Considerando Ti Goy “a pessoa mais marcante” no seu percurso, Tito recorda-o como uma pessoa alegre, que nunca se deixava abusar. “Ele tinha uma deficiência, era corcunda, mas quando as pessoas tentavam gozar com ele, ficavam gozadas. Tinha uma forte moral; aprendi muito com ele”.

Como alguns contemporâneos seus, Ti Goy sai da vida real para ser personagem de ficção, ficando imortalizado no conto “Caduca”, de Gabriel Mariano (no livro Vida e Morte de João Cabafume): “Na taberna de Luísa Manobra tem rapaziada fixe. Lá é que ele vai desenfastiar a boca com um grogue e pegar corpo com um peixinho frito. Luísa Manobra tem rapaziada fixe. Goi é o que toca cavaquinho e Tchufe o que toca violão…”.
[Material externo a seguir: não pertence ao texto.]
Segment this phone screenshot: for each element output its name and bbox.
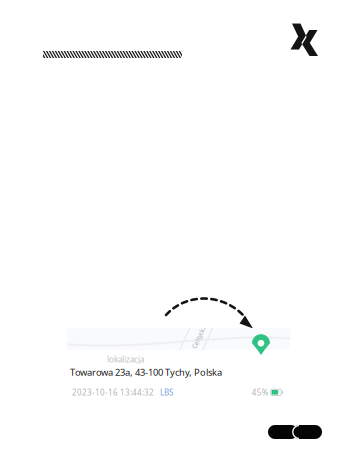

Quanto a gravações, não há muitas referências sobre a participação de Ti Goy. Mas comparece a tocar caixa na cassete que o grupo Os Alegres lançou em 1975. A dada altura, fez parte do Benitómica.

Composições

Amor de Fantasia; Caboverdeanos n’ Angola; Cais costável; Canetada; Capadêra; Cinturão tem Mele (Dansa Tcha Tcha Tcha); Dispidida; Dudu; Eronautas; Falsia; Falta di Força; Ingrata; Lombianinha; Mari Giralda; Matchona; Mi Na Meio di Mar; Nho Antone Escaderode; Nutridinha; Onda Skabra Baixinho; Pê di Boi; Pe Fincode; Perna Torte; Pic Nic na Salamansa; Picapada qu’porta fitchode; Rabolice na ilha de Madeira; Rabonhe; Rabulice; Ribeira Brava; Rusga; Salamansa; Sardinha de Ribeira Bote; Sayko; Sploradera; Teresinha; Toyota; Tra c´Anariz; Vaquinha Mansa; Vedeta; Vida di Povo.